1. With 20-layers ResNet, the test accuracy is around 89% that is still ~2% behind the result reported in the paper. I wonder what can I do to further improve this result.
The training set is split into 45,000 training examples and 5,000 validation examples.
I used 'he_normal' initialization with no bias for every convolution layers.
Data augmentation is performed using Keras's ImageDataGenerator.
I used batch size of 100. Changing this to 200 does not change the performance too much.
I used 'adam' optimizer.
I implement my own ResNet. It's a straightforward implementation that follows the structure described in the paper. The following code is used to construct the residual basic block:
def create_res_basicblock(input_shape, ksize, n_feature_maps, reduce_first):
x = Input(shape=(input_shape))
# identity path
ss = (1,1)
xx = x
if reduce_first:
ss = (2,2)
xx = AveragePooling2D(pool_size=(2,2), dim_ordering='th')(x)
# pading zero channels
if n_feature_maps > input_shape[0]:
tmp = Convolution2D(n_feature_maps-input_shape[0], 1, 1, border_mode='same', bias=False, init='zero')(xx)
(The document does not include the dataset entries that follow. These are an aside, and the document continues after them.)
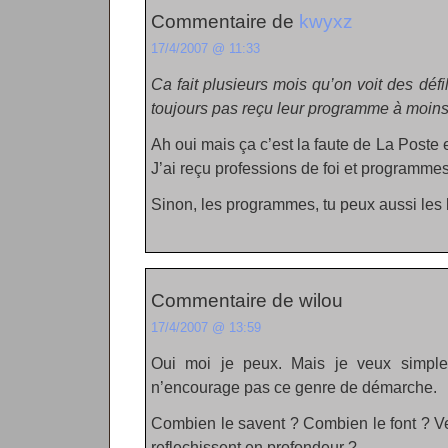
Commentaire de
kwyxz
17/4/2007 @ 11:33
Ca fait plusieurs mois qu’on voit des défi
toujours pas reçu leur programme à moins
Ah oui mais ça c’est la faute de La Poste 
J’ai reçu professions de foi et programmes
Sinon, les programmes, tu peux aussi les lir
Commentaire de wilou
17/4/2007 @ 13:59
Oui moi je peux. Mais je veux simple
n’encourage pas ce genre de démarche.
Combien le savent ? Combien le font ? V
reflechissent en profondeur ?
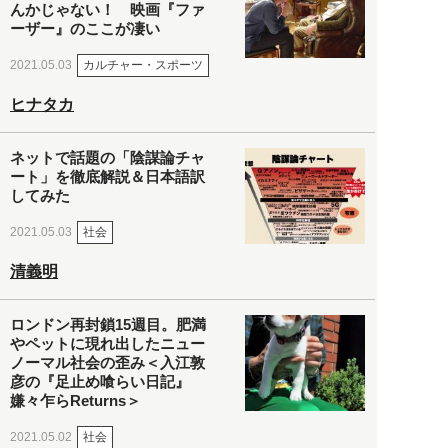
んかじゃない！ 映画『ファ
ーザー』のここが凄い
カルチャー・スポーツ
2021.05.03
ヒナタカ
ネットで話題の「陰謀論チャ
ート」を徹底解説＆日本語訳
してみた
社会
2021.05.03
清義明
ロンドン再封鎖15週目。肥満
やペットに現れ出したニュー
ノーマル社会の歪み＜入江敦
彦の『足止め喰らい日記』
嫌々乍らReturns＞
社会
2021.05.02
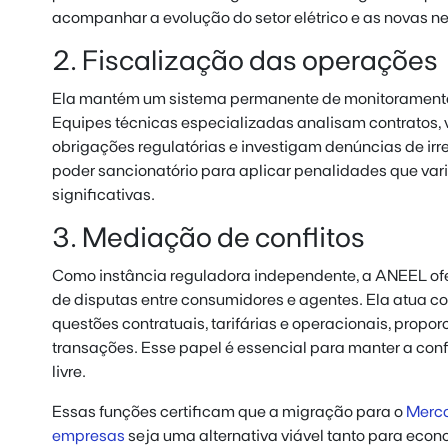
acompanhar a evolução do setor elétrico e as novas 
2. Fiscalização das operações
Ela mantém um sistema permanente de monitoramento
Equipes técnicas especializadas analisam contratos,
obrigações regulatórias e investigam denúncias de ir
poder sancionatório para aplicar penalidades que var
significativas.
3. Mediação de conflitos
Como instância reguladora independente, a ANEEL o
de disputas entre consumidores e agentes. Ela atua 
questões contratuais, tarifárias e operacionais, propo
transações. Esse papel é essencial para manter a con
livre.
Essas funções certificam que a migração para o
Merca
empresas
seja uma alternativa viável tanto para econ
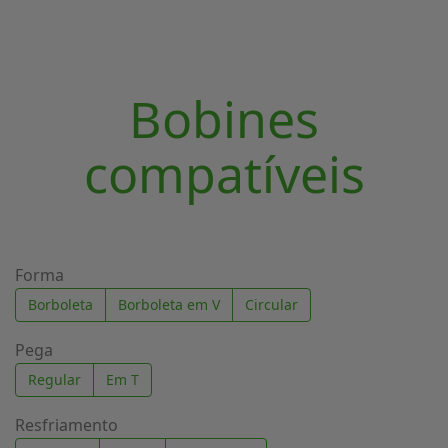
Bobines
compatíveis
Forma
Borboleta
Borboleta em V
Circular
Pega
Regular
Em T
Resfriamento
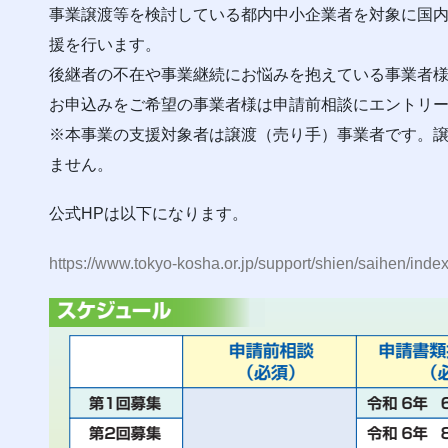
事業譲渡等を検討している都内中小企業者を対象に国内
援を行います。
後継者の不在や事業継続にお悩みを抱えている事業者様
お申込みをご希望の事業者様は申請前相談にエントリ
※本事業の支援対象者は譲渡（売り手）事業者です。
ません。
公式HPは以下になります。
https://www.tokyo-kosha.or.jp/support/shien/saihen/index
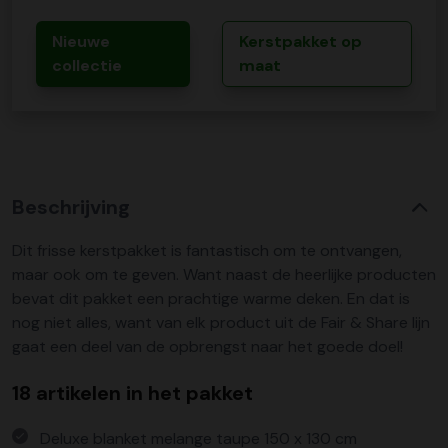
Nieuwe
Kerstpakket op
collectie
maat
Beschrijving
Dit frisse kerstpakket is fantastisch om te ontvangen,
maar ook om te geven. Want naast de heerlijke producten
bevat dit pakket een prachtige warme deken. En dat is
nog niet alles, want van elk product uit de Fair & Share lijn
gaat een deel van de opbrengst naar het goede doel!
18 artikelen in het pakket
Deluxe blanket melange taupe 150 x 130 cm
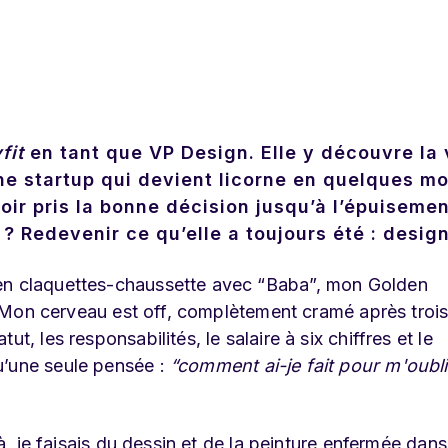
fit
en tant que VP Design. Elle y découvre la 
ne startup qui devient licorne en quelques mo
oir pris la bonne décision jusqu’à l’épuiseme
 ? Redevenir ce qu’elle a toujours été : design
en claquettes-chaussette avec “Baba”, mon Golden
el. Mon cerveau est off, complètement cramé après troi
t, les responsabilités, le salaire à six chiffres et le
u’une seule pensée :
“comment ai-je fait pour m'oubli
éjà, je faisais du dessin et de la peinture enfermée dan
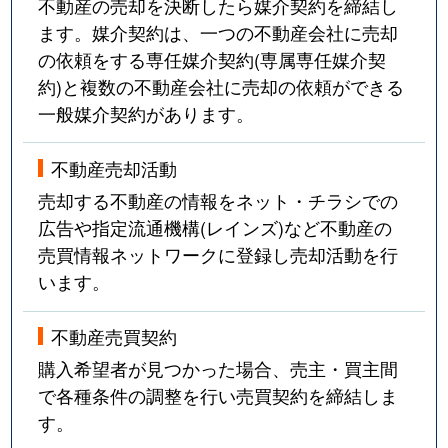
不動産の売却を決断したら媒介契約を締結し
ます。媒介契約は、一つの不動産会社に売却
の依頼をする専任媒介契約(専属専任媒介契
約)と複数の不動産会社に売却の依頼ができる
一般媒介契約があります。
不動産売却活動
売却する不動産の情報をネット・チラシでの
広告や指定流通機構(レインズ)など不動産の
売買情報ネットワークに登録し売却活動を行
います。
不動産売買契約
購入希望者が見つかった場合、売主・買主間
で各種条件の調整を行い売買契約を締結しま
す。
tmp.trainable = False # No train, just zero padding
xx = merge([xx, tmp], mode='concat', concat_axis=1)
# residual path
residual = Convolution2D(n_feature_maps, ksize, ksize, border_mode='same', init='he_normal', bias=False, subsample=ss)(x)
residual = BatchNormalization(axis=1, mode=2)(residual)
residual = Activation('relu')(residual)
residual = Convolution2D(n_feature_maps, ksize, ksize, border_mode='same', init='he_normal', bias=False)(residual)
residual = BatchNormalization(axis=1, mode=2)(residual)
y = merge([xx, residual], mode='sum')
z = Activation('relu')(y)
block = Model(input=x, output=z)
return block
2. I googled and found several ResNet implementations using Torch. I wonder if the two percents difference are due to the difference between Keras and Torch?
3. I used a machine with K20 card, and it took about 6-8 hours to train 200 epoch (I am not alone on the machine). In the paper, the authors trained ResNet for more than 30,000 "iterations". I wonder if the "iteration" referred to in the paper is the same as epoch we use in Keras/Theano. Do they use really powerful computer or Torch is much faster than Keras/Theano.